Supplied material:
========================================================================

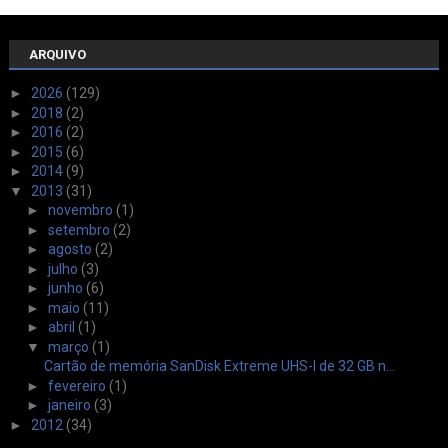
ARQUIVO
►
2026
(129)
►
2018
(2)
►
2016
(2)
►
2015
(6)
►
2014
(9)
▼
2013
(31)
►
novembro
(1)
►
setembro
(2)
►
agosto
(2)
►
julho
(3)
►
junho
(6)
►
maio
(11)
►
abril
(1)
▼
março
(1)
Cartão de memória SanDisk Extreme UHS-I de 32 GB n...
►
fevereiro
(1)
►
janeiro
(3)
►
2012
(34)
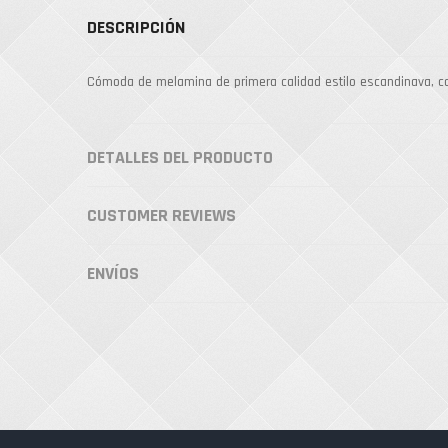
DESCRIPCIÓN
Cómoda de melamina de primera calidad estilo escandinava, co
DETALLES DEL PRODUCTO
CUSTOMER REVIEWS
ENVÍOS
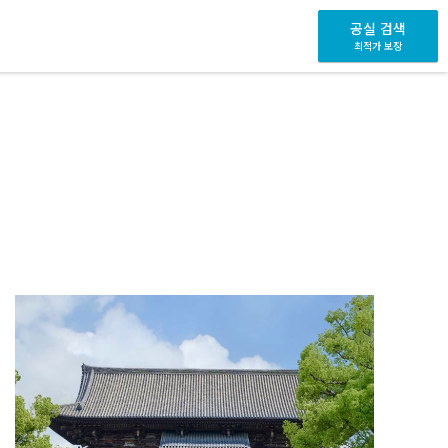
공실 검색
최적가 보장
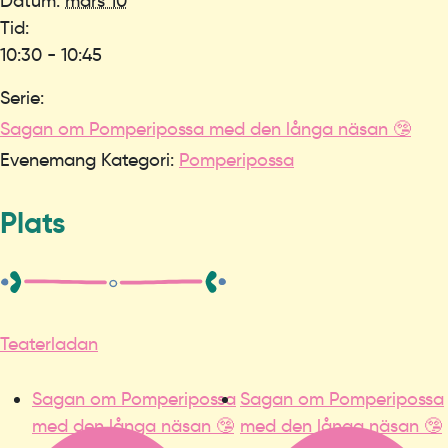
Datum:
mars 10
Tid:
10:30 - 10:45
Serie:
Sagan om Pomperipossa med den långa näsan 🤥
Evenemang Kategori:
Pomperipossa
Plats
Teaterladan
Sagan om Pomperipossa
Sagan om Pomperipossa
med den långa näsan 🤥
med den långa näsan 🤥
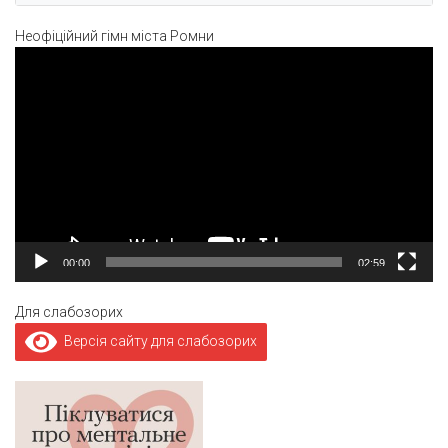
Неофіційний гімн міста Ромни
Відеопрогравач
00:00
02:59
Для слабозорих
Версія сайту для слабозорих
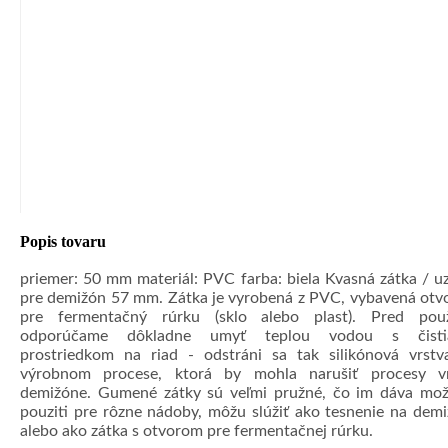
Popis tovaru
priemer: 50 mm materiál: PVC farba: biela Kvasná zátka / u
pre demižón 57 mm. Zátka je vyrobená z PVC, vybavená ot
pre fermentačný rúrku (sklo alebo plast). Pred použ
odporúčame dôkladne umyť teplou vodou s čisti
prostriedkom na riad - odstráni sa tak silikónová vrst
výrobnom procese, ktorá by mohla narušiť procesy vn
demižóne. Gumené zátky sú veľmi pružné, čo im dáva mo
pouziti pre rôzne nádoby, môžu slúžiť ako tesnenie na dem
alebo ako zátka s otvorom pre fermentačnej rúrku.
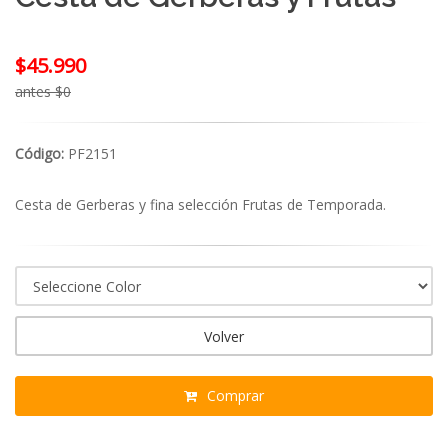
$45.990
antes $0
Código:
PF2151
Cesta de Gerberas y fina selección Frutas de Temporada.
Volver
Comprar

========================================================================

Problem details:
Print the lines from the beginning of the records up to and including the line containing "DESCRIPCIÓN", word for word, with no pictures.

Reply:
ARQUIVO
►
2026
(129)
►
2018
(2)
►
2016
(2)
►
2015
(6)
►
2014
(9)
▼
2013
(31)
►
novembro
(1)
►
setembro
(2)
►
agosto
(2)
►
julho
(3)
►
junho
(6)
►
maio
(11)
►
abril
(1)
▼
março
(1)
Cartão de memória SanDisk Extreme UHS-I de 32 GB n...
►
fevereiro
(1)
►
janeiro
(3)
►
2012
(34)
DESCRIPCIÓN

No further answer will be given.